Au cœur de sa réflexion figure une affirmation forte : la souveraineté du peuple congolais ne découle pas de la Constitution, mais c’est au contraire la Constitution qui tire sa légitimité de la souveraineté du peuple.

S’appuyant sur les principes du droit international et du droit constitutionnel comparé, Yves Kisombe rappelle que le droit des peuples à disposer d’eux-mêmes constitue un fondement universellement reconnu. Dès lors, soutient-il, aucun texte constitutionnel ne peut prétendre limiter définitivement la capacité d’un peuple souverain à modifier ou à remplacer sa loi fondamentale.

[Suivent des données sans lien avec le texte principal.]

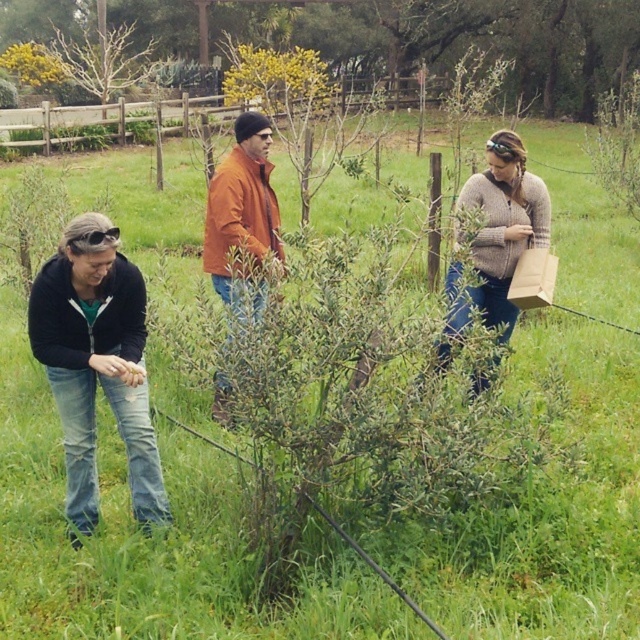 You are a photographer trying to capture a group photo of the knitted sweater at center and the orange leather jacket at center. The camera you are using has a maximum focus range of 4 feet. Can you take a photo of both subjects without moving them?

The distance between the knitted sweater at center and orange leather jacket at center is 4.38 feet, which exceeds the camera maximum focus range of 4 feet. Therefore, you cannot take a photo of both subjects without moving them.

Where is the knitted sweater at center located in the image?

The knitted sweater at center is located at point (502, 225) in the image.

Pour lui, l’histoire constitutionnelle congolaise en apporte la preuve : le peuple a déjà exercé cette prérogative en adoptant une nouvelle Constitution en 2005 puis en approuvant certaines révisions en 2011.

À ses yeux, présenter la Constitution du 18 février 2006 comme un texte intangible et immuable relève d’une interprétation erronée du principe même de souveraineté populaire.

Face à l’agression, privilégier l’unité nationale

Dans un contexte marqué par la persistance de l’agression rwandaise et l’activisme des groupes armés dans l’Est du pays, Yves Kisombe appelle également à une vigilance accrue face aux tentatives de déstabilisation de la République.

L’ancien député estime que certains comportements politiques risquent de fragiliser davantage la cohésion nationale au moment où le pays a besoin de solidarité et de mobilisation collective. Il invite ainsi les Congolais à privilégier l’intérêt supérieur de la nation et à défendre l’intégrité territoriale de la RDC.

Un plaidoyer pour la responsabilité politique

À travers cette prise de position, Yves Kisombe se pose en défenseur d’un débat républicain fondé sur le droit, la vérité et le respect des institutions. Son message est clair : les questions constitutionnelles, qui engagent l’avenir de la nation, ne peuvent être réduites à des affrontements politiciens ou à des stratégies de communication.

Pour ce fin connaisseur des enjeux diplomatiques et institutionnels, l’heure est à la responsabilité, à la maturité politique et à la préservation de l’unité nationale autour des intérêts fondamentaux du peuple congolais.